Tart – A plug-and-play Transformer module for task-agnostic reasoning

Tip

Tart combines the performance of fine-tuning with the ease-of-use of in-context learning. It is a general framework that leverages embeddings produced by LLMs with an improved task-agnostic reasoning module.

📝 Paper: https://arxiv.org/abs/2306.07536

💻 GitHub: https://github.com/HazyResearch/TART

Task Adaptation Techniques

Given an LLM and limited labeled data for a task, how does one adapt the model to the task? We care about the following properties:

Task-agnostic: We want to use the exact same model for different tasks.
Quality: Performance should be competitive with task-specific methods.
Data-scalable: The more data, the better the performance.

Existing methods:

In-context learning: Based on input, no parameter update. It is task-agnostic, but doesn’t have the same level of performance and is constrained by the context length.
Fine-tuning: Updates all the parameters. It is task-dependent.
Adapters: Additional set of parameters that are updated for a given task. Performance is competitive, but it is task-dependent too.

Representation vs. Reasoning

Why ICL underperforms other methods? The authors assume it is either because:

LLMs cannot generate good representations for the specific task.
LLMs cannot perform probabilistic inference or reasoning using these representations.

The researchers use linear probing, a method that involves training a task-specific linear classifier using the representations generated by the LLM, to evaluate the information content of the representations.

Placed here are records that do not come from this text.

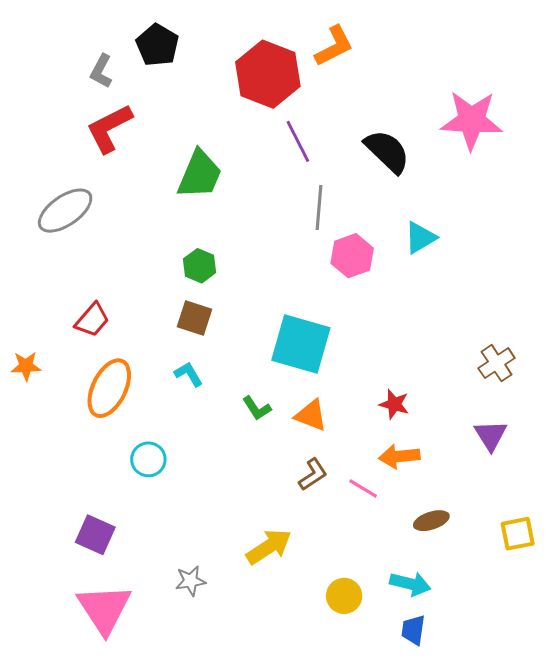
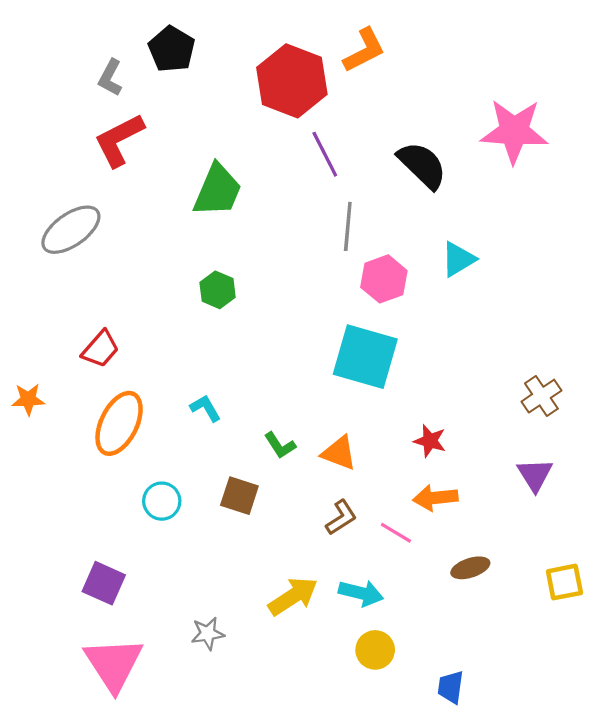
brown square: (195, 318) -> (239, 496), moved
cyan square: (301, 344) -> (365, 357), moved
cyan arrow: (410, 584) -> (361, 593), moved

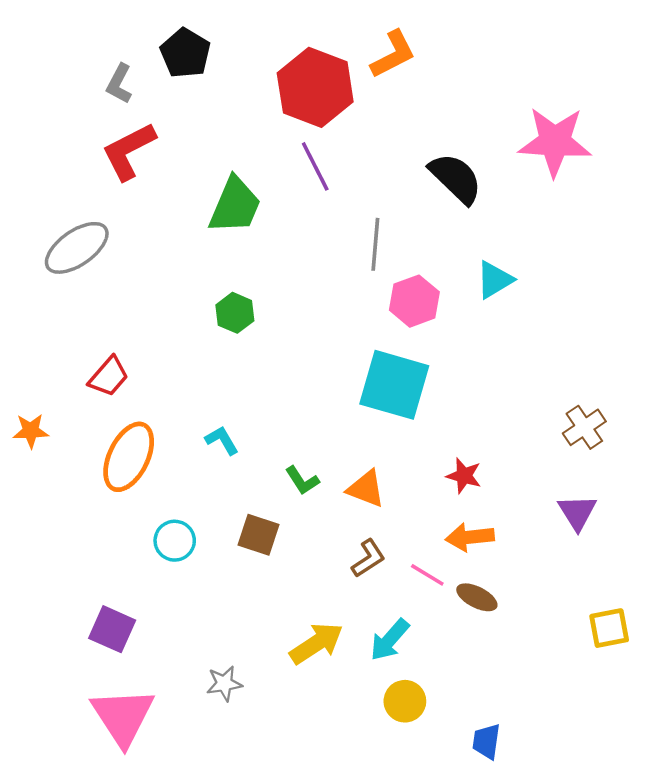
purple line: (325, 154) -> (315, 166), moved
brown ellipse: (470, 568) -> (477, 597), moved, turned 45
cyan arrow: (361, 593) -> (390, 640), turned 117

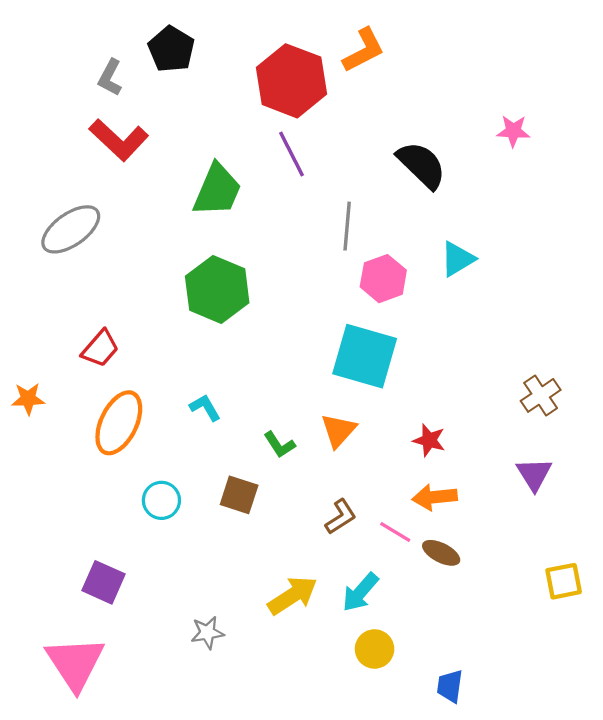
pink star: (555, 142) -> (513, 131), size x0.5
red L-shape: (129, 151) -> (119, 140), turned -110
green hexagon: (235, 313) -> (217, 289), size x1.8
orange triangle: (366, 489) -> (338, 430), moved, turned 51
pink triangle: (123, 717) -> (75, 663), moved

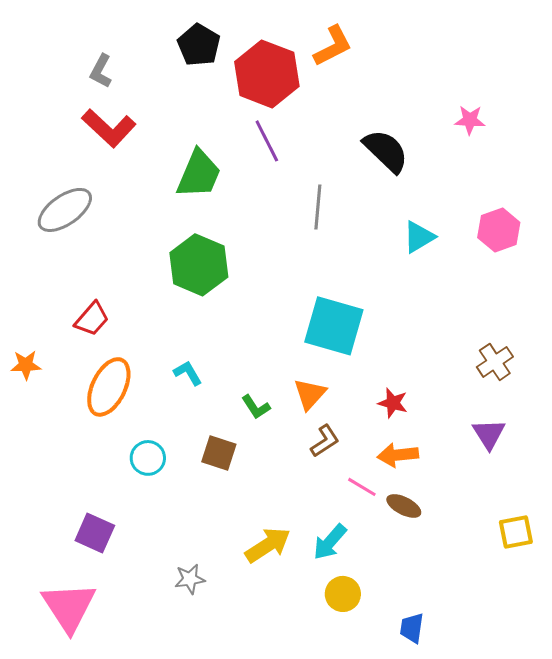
black pentagon: (171, 49) -> (199, 45), moved
pink hexagon: (383, 279) -> (499, 230), moved
brown L-shape: (341, 517) -> (325, 441), moved

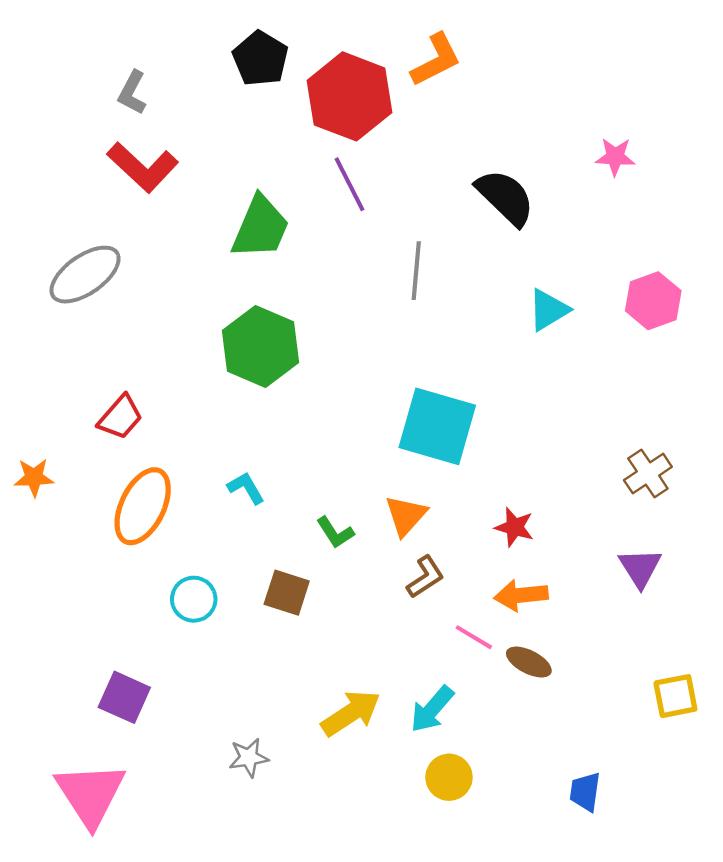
blue trapezoid: (412, 628) -> (585, 792), moved

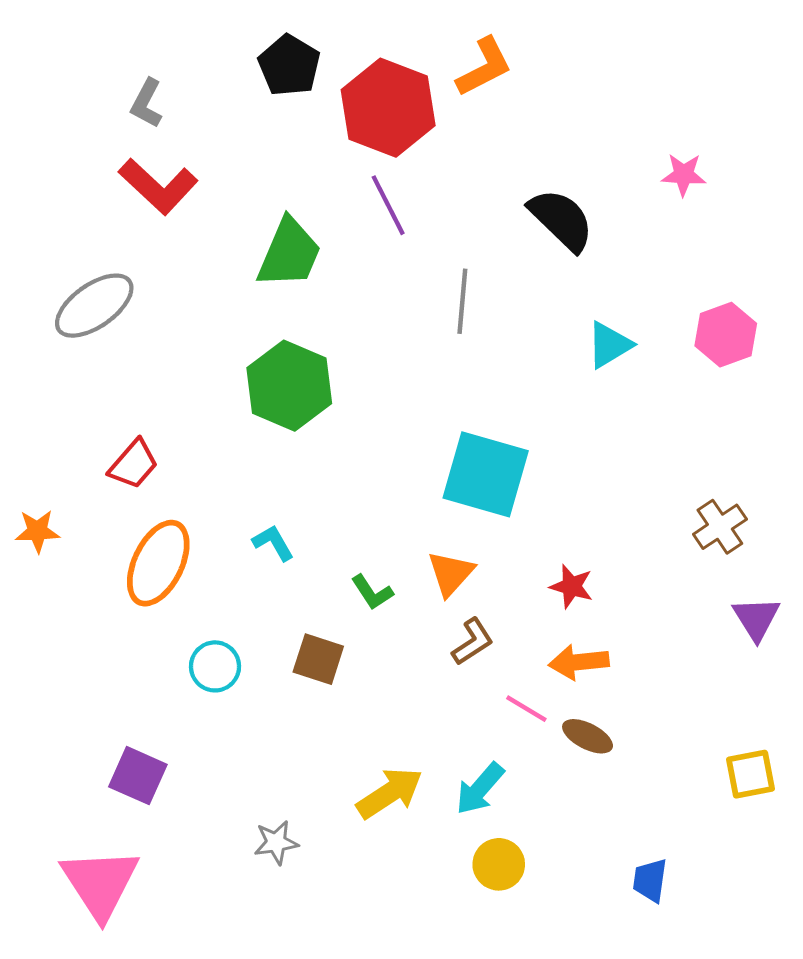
purple triangle: (640, 568) -> (756, 618), moved

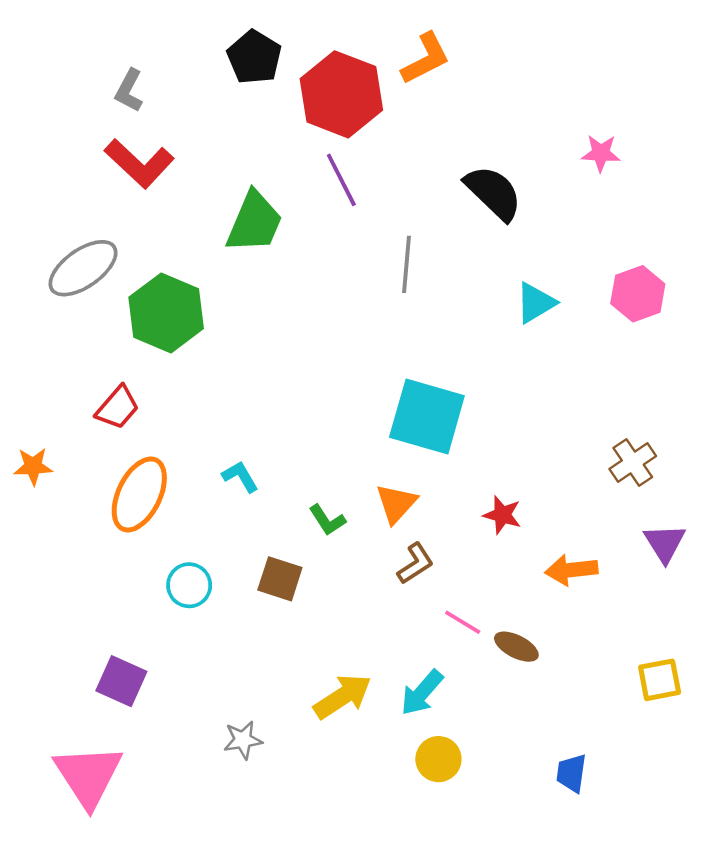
green hexagon: (289, 386) -> (166, 313), moved
orange arrow: (579, 662) -> (571, 570), moved

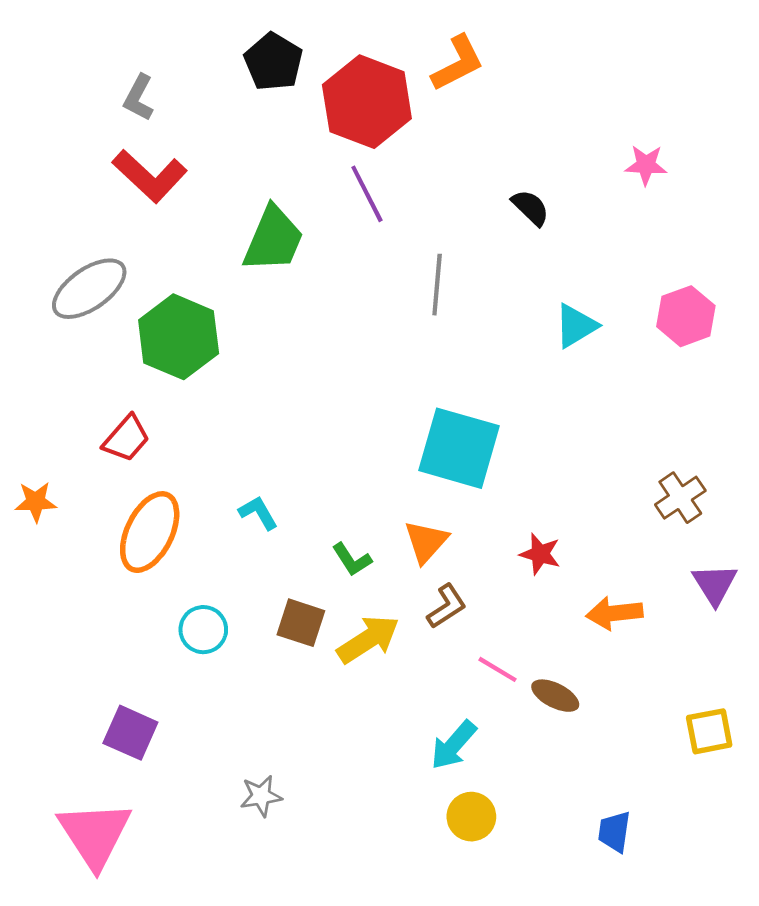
black semicircle: (493, 193) -> (530, 208), size x0.6
yellow arrow: (343, 696) -> (368, 639), moved

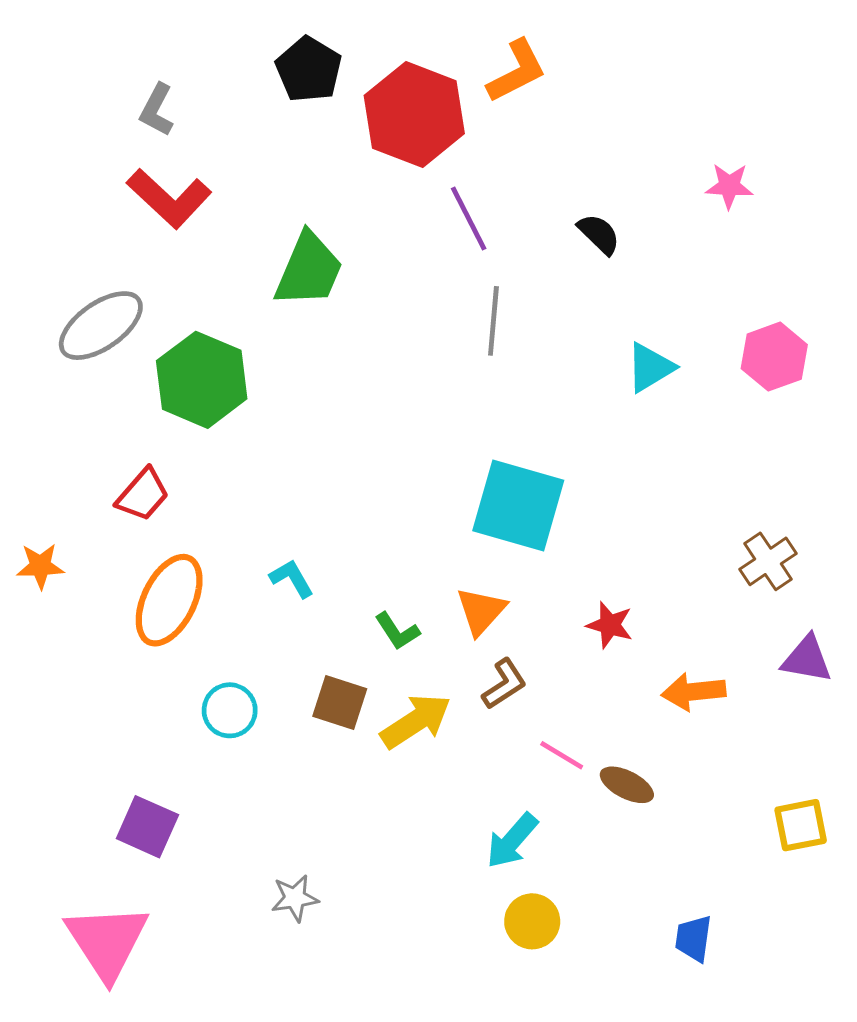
purple line: (367, 194) -> (469, 218), moved
purple triangle: (715, 584) -> (807, 659), turned -48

They then decompose the performance gap between FT and ICL into two components: Δrep, which represents the performance gap due to insufficient representation capacity, and Δreas, which represents the performance gap due to insufficient reasoning abilities. \begin{align} \Delta_{\text{perf}} &= \text{Acc}_{\text{FT}} - \text{Acc}_{\text{ICL}} \\ &= \text{Acc}_{\text{FT}} - \text{Acc}_{\text{LR}} + \text{Acc}_{\text{LR}} - \text{Acc}_{\text{ICL}} \\ &= \Delta_{\text{rep}} + \Delta_{\text{reas}} \end{align}

Using the experiments from the previous figure, they make the following observations:

LLMs lack reasoning abilities, despite having sufficient information in their representations (Figure a).
Fine-tuning improves task-specific reasoning, accounting for 73.06% of the improvements (Figure b).
Adapters only learn task-specific reasoning abilities.

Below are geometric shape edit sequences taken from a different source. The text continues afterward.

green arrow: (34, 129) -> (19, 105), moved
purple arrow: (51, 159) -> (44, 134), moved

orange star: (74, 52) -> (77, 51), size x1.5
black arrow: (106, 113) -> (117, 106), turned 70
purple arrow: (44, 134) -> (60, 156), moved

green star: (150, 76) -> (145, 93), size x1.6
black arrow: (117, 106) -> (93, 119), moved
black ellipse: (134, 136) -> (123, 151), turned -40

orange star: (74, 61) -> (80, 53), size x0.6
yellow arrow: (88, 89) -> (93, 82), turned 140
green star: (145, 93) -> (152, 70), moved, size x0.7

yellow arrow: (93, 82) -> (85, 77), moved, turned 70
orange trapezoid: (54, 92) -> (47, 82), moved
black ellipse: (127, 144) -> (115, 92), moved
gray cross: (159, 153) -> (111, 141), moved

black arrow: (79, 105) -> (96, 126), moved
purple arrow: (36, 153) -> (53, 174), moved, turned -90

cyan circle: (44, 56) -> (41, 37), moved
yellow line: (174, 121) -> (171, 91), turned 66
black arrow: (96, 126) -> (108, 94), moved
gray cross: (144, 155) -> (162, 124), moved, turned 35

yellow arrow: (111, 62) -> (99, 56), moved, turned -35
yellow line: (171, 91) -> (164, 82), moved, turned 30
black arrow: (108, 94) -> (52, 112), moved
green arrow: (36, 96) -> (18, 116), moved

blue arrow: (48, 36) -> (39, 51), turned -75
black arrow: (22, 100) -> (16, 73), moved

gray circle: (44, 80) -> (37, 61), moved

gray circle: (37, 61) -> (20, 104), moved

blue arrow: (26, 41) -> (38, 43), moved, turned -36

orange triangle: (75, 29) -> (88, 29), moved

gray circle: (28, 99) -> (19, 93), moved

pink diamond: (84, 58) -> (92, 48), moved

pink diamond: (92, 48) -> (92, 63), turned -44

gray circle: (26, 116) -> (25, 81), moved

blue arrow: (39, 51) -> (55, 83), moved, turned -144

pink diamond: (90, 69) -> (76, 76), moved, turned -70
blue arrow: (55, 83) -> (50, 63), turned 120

Tart: Task-Agnostic Reasoning Transformers

Tart learns an LLM and task-agnostic reasoning module without any task-specific training. It has two components:

A genetic task-agnostic reasoning module, training on synthetic data (Gaussian logistic regression problems) with the objective of performing probabilistic inference.
Embeddings from the base LLM, aggregated to use as input along with the class label.

Note

Gaussian logistic regression consists of regressing a given feature vector to a discrete binary label.

1. Reasoning module

This module is based on GPT-2 and taught to predict the next item in a sequence (autoregressive).

We denote the input sequence with labeled examples (x_1, y_1), (x_2, y_2), \dots , (x_k, y_k), with each example z_i = (x_i, y_i) using only two tokens (one for x, one for y). In comparison, standard LLMs would use multiple tokens to encode x, limiting the number of samples in the context window.

Training-wise, gradient descent is used to minimize a loss calculated using the cross-entropy function. The training sequences each represent a unique logistic regression problem, with parameters and features drawn from standard normal distributions.

The logistic output y is computed using a sigmoid function applied to a scaled dot product of feature vector and parameters, where the scaling factor represents the noise level.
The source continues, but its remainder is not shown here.